▸ **DESCRIPTION OF THE TASK**
The result should consist solely of the line containing "Mundtrockenheit oder Magen-Darm-Probleme" and the lines that follow it below, each reproduced exactly, the last line included.

▸ **EXERCISE DATA**
Content starts

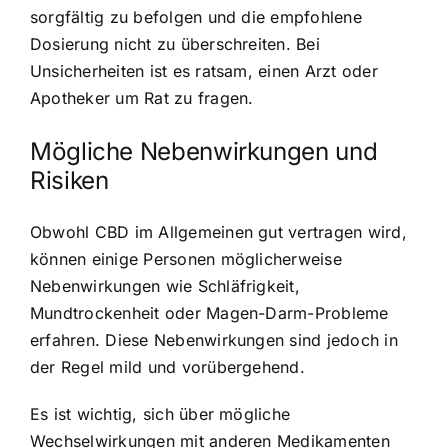
sorgfältig zu befolgen und die empfohlene
Dosierung nicht zu überschreiten. Bei
Unsicherheiten ist es ratsam, einen Arzt oder
Apotheker um Rat zu fragen.
Mögliche Nebenwirkungen und
Risiken
Obwohl CBD im Allgemeinen gut vertragen wird,
können einige Personen möglicherweise
Nebenwirkungen wie Schläfrigkeit,
Mundtrockenheit oder Magen-Darm-Probleme
erfahren. Diese Nebenwirkungen sind jedoch in
der Regel mild und vorübergehend.
Es ist wichtig, sich über mögliche
Wechselwirkungen mit anderen Medikamenten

Content ends

▸ **ANSWER SPACE**
Mundtrockenheit oder Magen-Darm-Probleme
erfahren. Diese Nebenwirkungen sind jedoch in
der Regel mild und vorübergehend.
Es ist wichtig, sich über mögliche
Wechselwirkungen mit anderen Medikamenten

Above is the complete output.